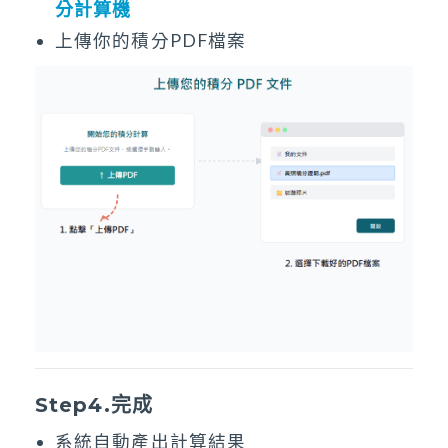
分計算機
上傳你的積分PDF檔案
Step4.完成
系統自動產出計算結果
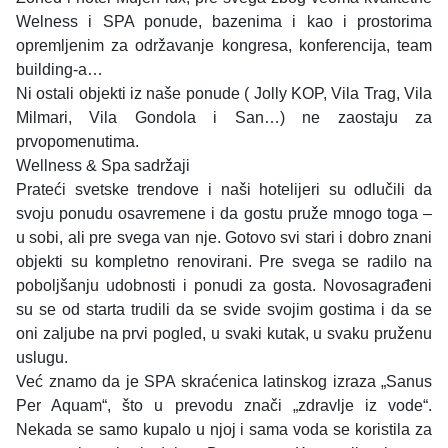
Welness i SPA ponude, bazenima i kao i prostorima
opremljenim za održavanje kongresa, konferencija, team
building-a…
Ni ostali objekti iz naše ponude ( Jolly KOP, Vila Trag, Vila
Milmari, Vila Gondola i San…) ne zaostaju za
prvopomenutima.
Wellness & Spa sadržaji
Prateći svetske trendove i naši hotelijeri su odlučili da
svoju ponudu osavremene i da gostu pruže mnogo toga –
u sobi, ali pre svega van nje. Gotovo svi stari i dobro znani
objekti su kompletno renovirani. Pre svega se radilo na
poboljšanju udobnosti i ponudi za gosta. Novosagrađeni
su se od starta trudili da se svide svojim gostima i da se
oni zaljube na prvi pogled, u svaki kutak, u svaku pruženu
uslugu.
Već znamo da je SPA skraćenica latinskog izraza „Sanus
Per Aquam“, što u prevodu znači „zdravlje iz vode“.
Nekada se samo kupalo u njoj i sama voda se koristila za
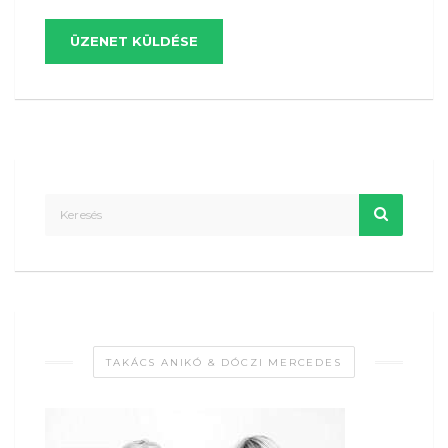
ÜZENET KÜLDÉSE
TAKÁCS ANIKÓ & DÓCZI MERCEDES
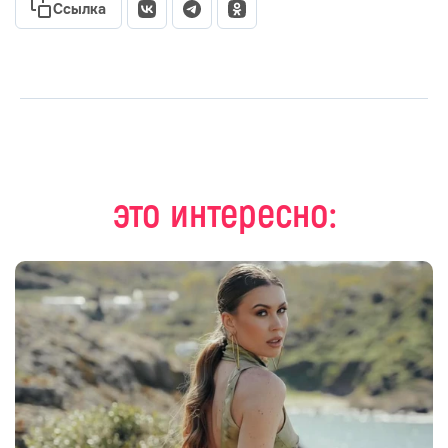
Ссылка
это интересно:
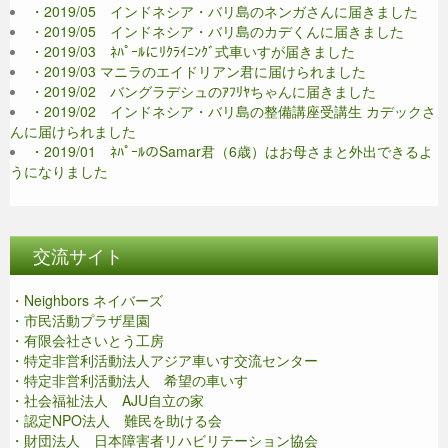
・2019/05 インドネシア・バリ島のネンガさんに届きました
・2019/05 インドネシア・バリ島のカデくんに届きました
・2019/03 ﾈﾊﾟｰﾙにﾘｸﾗｲﾆﾝｸﾞ式車いすが届きました
・2019/03 マニラのエイドリアン君に届けられました
・2019/02 バングラデシュのｱﾌﾘﾔちゃんに届きました
・2019/02 インドネシア・バリ島の整備講座受講生 カデックさ
んに届けられました
・2019/01 ﾈﾊﾟｰﾙのSamar君（6歳）はお母さまと外出できるよ
うになりました
交流サイト
・Neighbors ネイバーズ
・市民活動プラザ星園
・有限会社さいとう工房
・特定非営利活動法人アジア車いす交流センター
・特定非営利活動法人 希望の車いす
・社会福祉法人 AJU自立の家
・認定NPO法人 難民を助ける会
・財団法人 日本障害者リハビリテーション協会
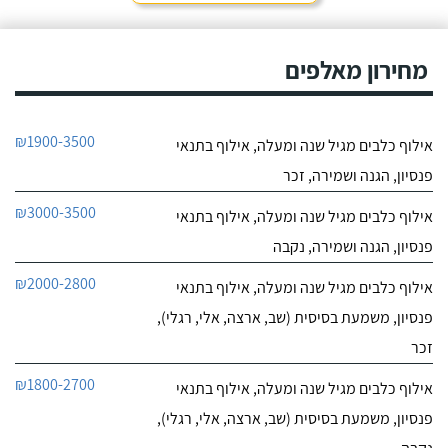
חייג עכשיו
אני שמה אצלו את הכלבים,
הם תמיד מאושרים לראות
9.6
אותו ומאושרים כשהם
מחירון מאלפים
10
חוזרים הביתה - ממליצה
חוות דעת
בחום.
היה לי כלב
יוסי סמואל מאלף הכלבים
₪1900-3500
אילוף כלבים מגיל שנה ומעלה, אילוף בתנאי
פרוע ולא מחונך. נפגשתי
לפרטי העסק
עם מספר מאלפים שטענו
פנסיון, הגנה ושמירה, זכר
שאת הכלב שלי אי אפשר
לאלף בשיעורים כי יש לו
חייג עכשיו
₪3000-3500
אילוף כלבים מגיל שנה ומעלה, אילוף בתנאי
בעיות התנהגות קשות
לפיצוח. הייתי מיואש, אבל
פנסיון, הגנה ושמירה, נקבה
החלטתי לא לוותר
כשנפגשתי עם יוסי.
₪2000-2800
אילוף כלבים מגיל שנה ומעלה, אילוף בתנאי
פנסיון, משמעת בסיסית (שב, ארצה, אלי, רגלי),
זכר
₪1800-2700
אילוף כלבים מגיל שנה ומעלה, אילוף בתנאי
פנסיון, משמעת בסיסית (שב, ארצה, אלי, רגלי),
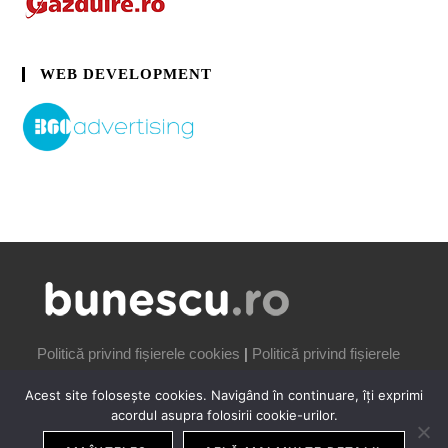
WEB DEVELOPMENT
Politică privind fișierele cookies
|
Politică privind fișierele
cookies
Acest site folosește cookies. Navigând în continuare, îți exprimi
acordul asupra folosirii cookie-urilor.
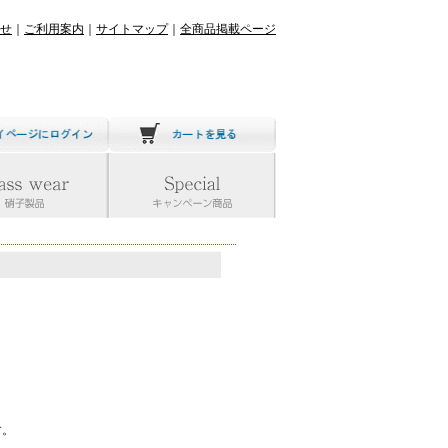
せ
｜
ご利用案内
｜
サイトマップ
｜
全商品掲載ページ
す。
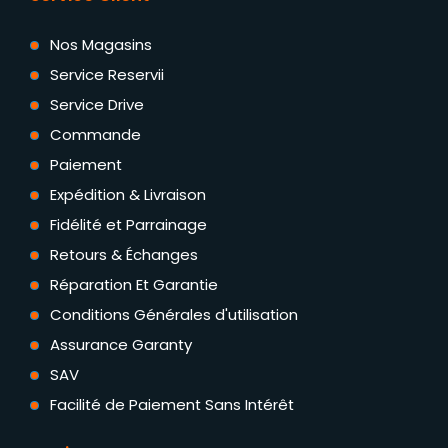
Nos Magasins
Service Reservii
Service Drive
Commande
Paiement
Expédition & Livraison
Fidélité et Parrainage
Retours & Échanges
Réparation Et Garantie
Conditions Générales d'utilisation
Assurance Garanty
SAV
Facilité de Paiement Sans Intérêt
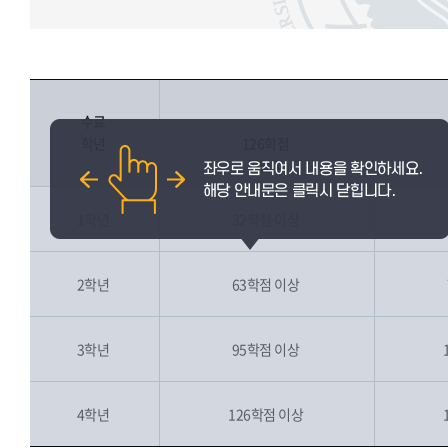
수료
학년
126학점
졸업자
1학년
32학점 이상
2학년
63학점 이상
3학년
95학점 이상
4학년
126학점 이상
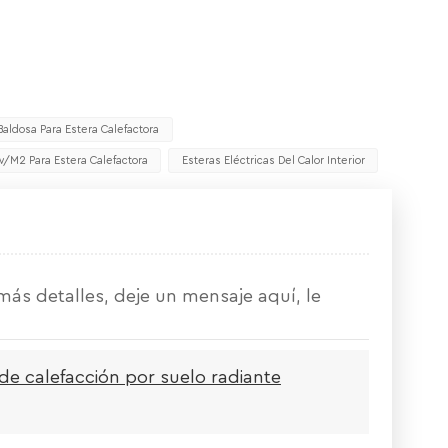
aldosa Para Estera Calefactora
/m2 Para Estera Calefactora
Esteras Eléctricas Del Calor Interior
ás detalles, deje un mensaje aquí, le
 calefacción por suelo radiante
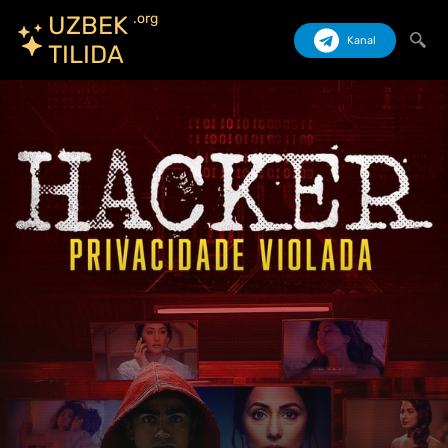
.org
UZBEK
Kanal
TILIDA
Izlash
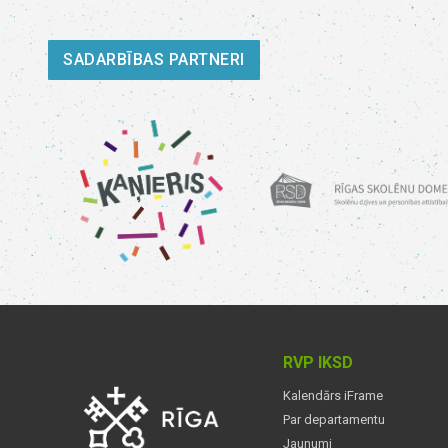
SADARBĪBAS PARTNERI
RVP IKSD
Kalendārs iFrame
Par departamentu
Jaunumi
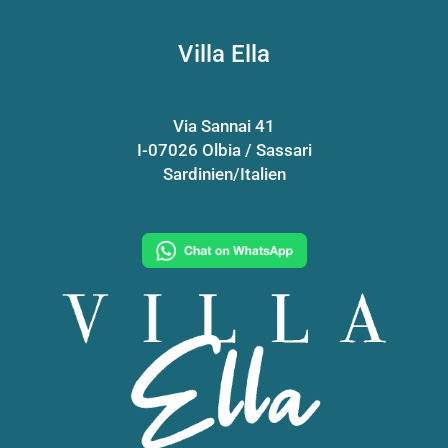
Villa Ella
Via Sannai 41
I-07026 Olbia / Sassari
Sardinien/Italien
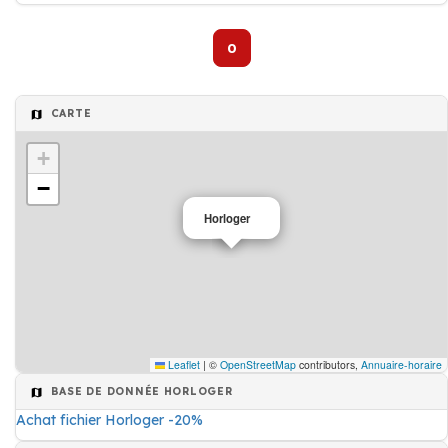
0
CARTE
+
−
Horloger
Leaflet
|
©
OpenStreetMap
contributors,
Annuaire-horaire
BASE DE DONNÉE HORLOGER
Achat fichier Horloger -20%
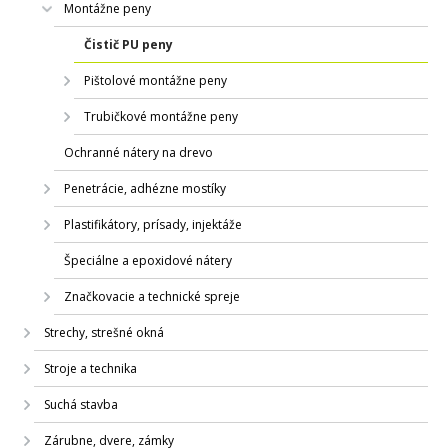
Montážne peny
Čistič PU peny
Pištolové montážne peny
Trubičkové montážne peny
Ochranné nátery na drevo
Penetrácie, adhézne mostíky
Plastifikátory, prísady, injektáže
Špeciálne a epoxidové nátery
Značkovacie a technické spreje
Strechy, strešné okná
Stroje a technika
Suchá stavba
Zárubne, dvere, zámky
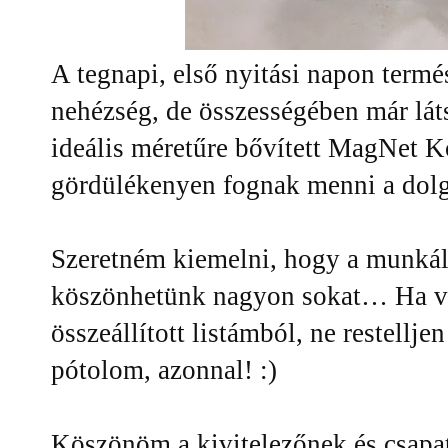
A tegnapi, első nyitási napon termé
nehézség, de összességében már lát
ideális méretűre bővített MagNet 
gördülékenyen fognak menni a dol
Szeretném kiemelni, hogy a munkál
köszönhetünk nagyon sokat… Ha va
összeállított listámból, ne restellj
pótolom, azonnal! :)
Köszönöm a kivitelezőnek és csapa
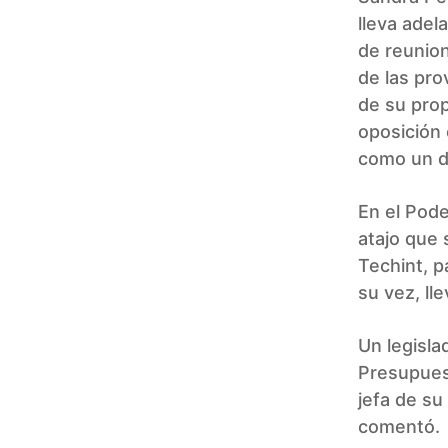
lleva adel
de reunio
de las pro
de su prop
oposición
como un de
En el Pode
atajo que 
Techint, p
su vez, ll
Un legisla
Presupuest
jefa de su
comentó.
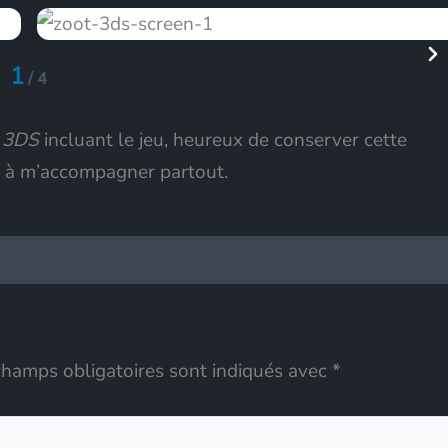
1
/
4
 3DS
incluant le jeu, heureux de conserver cette
t à m’accompagner partout.
champs obligatoires sont indiqués avec
*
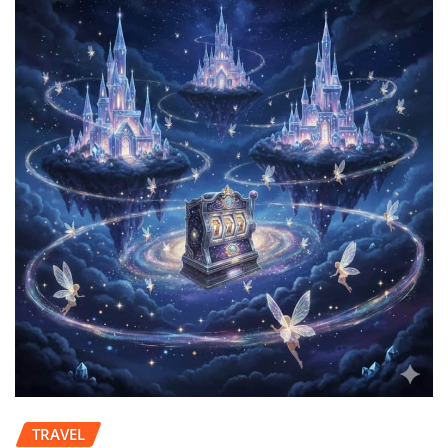
TRAVEL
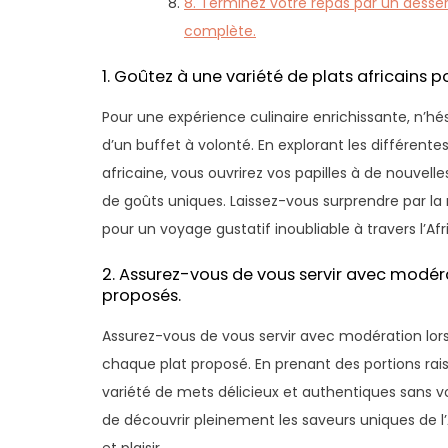
8. Terminez votre repas par un desser
complète.
1. Goûtez à une variété de plats africains 
Pour une expérience culinaire enrichissante, n’hés
d’un buffet à volonté. En explorant les différente
africaine, vous ouvrirez vos papilles à de nouvel
de goûts uniques. Laissez-vous surprendre par la
pour un voyage gustatif inoubliable à travers l’Afr
2. Assurez-vous de vous servir avec modéra
proposés.
Assurez-vous de vous servir avec modération lors 
chaque plat proposé. En prenant des portions rai
variété de mets délicieux et authentiques sans v
de découvrir pleinement les saveurs uniques de 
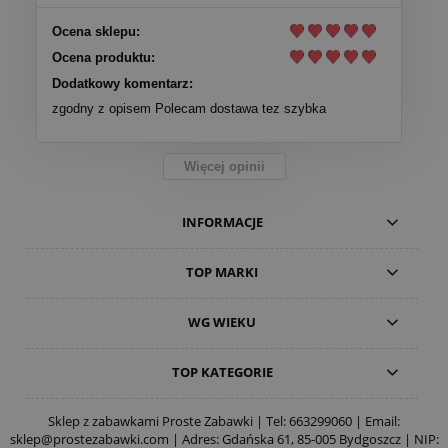
Ocena sklepu:
Ocena produktu:
Dodatkowy komentarz:
zgodny z opisem Polecam dostawa tez szybka
Więcej opinii
INFORMACJE
TOP MARKI
WG WIEKU
TOP KATEGORIE
Sklep z zabawkami Proste Zabawki | Tel:
663299060
| Email:
sklep@prostezabawki.com
| Adres: Gdańska 61, 85-005 Bydgoszcz | NIP:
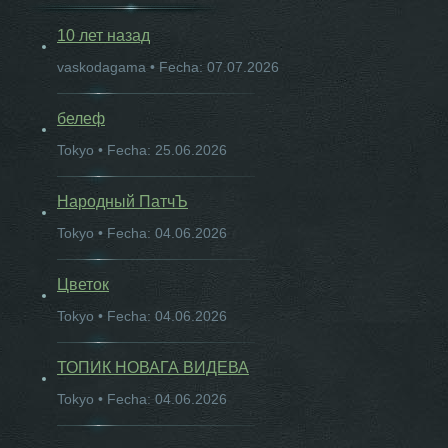
10 лет назад
vaskodagama • Fecha: 07.07.2026
белеф
Tokyo • Fecha: 25.06.2026
Народный ПатчЪ
Tokyo • Fecha: 04.06.2026
Цветок
Tokyo • Fecha: 04.06.2026
ТОПИК НОВАГА ВИДЕВА
Tokyo • Fecha: 04.06.2026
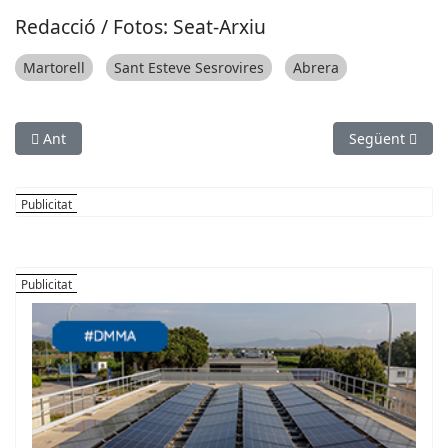
Redacció / Fotos: Seat-Arxiu
Martorell
Sant Esteve Sesrovires
Abrera
Article anterior: Sant Vicenç habilita un espai per al dol gestac
Article següen
Ant
Següent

________________

All that is needed is the span from the line with "variété de mets" through the last line of the material above, reproduced exactly and free of pictures.

Response for this exercise
variété de mets délicieux et authentiques sans v
de découvrir pleinement les saveurs uniques de 
Ocena sklepu:
Ocena produktu:
Dodatkowy komentarz:
zgodny z opisem Polecam dostawa tez szybka
Więcej opinii
INFORMACJE
TOP MARKI
WG WIEKU
TOP KATEGORIE
Sklep z zabawkami Proste Zabawki | Tel:
663299060
| Email:
sklep@prostezabawki.com
| Adres: Gdańska 61, 85-005 Bydgoszcz | NIP:
10 лет назад
vaskodagama • Fecha: 07.07.2026
белеф
Tokyo • Fecha: 25.06.2026
Народный ПатчЪ
Tokyo • Fecha: 04.06.2026
Цветок
Tokyo • Fecha: 04.06.2026
ТОПИК НОВАГА ВИДЕВА
Tokyo • Fecha: 04.06.2026
Redacció / Fotos: Seat-Arxiu
Martorell
Sant Esteve Sesrovires
Abrera
Article anterior: Sant Vicenç habilita un espai per al dol gestac
Article següen
Ant
Següent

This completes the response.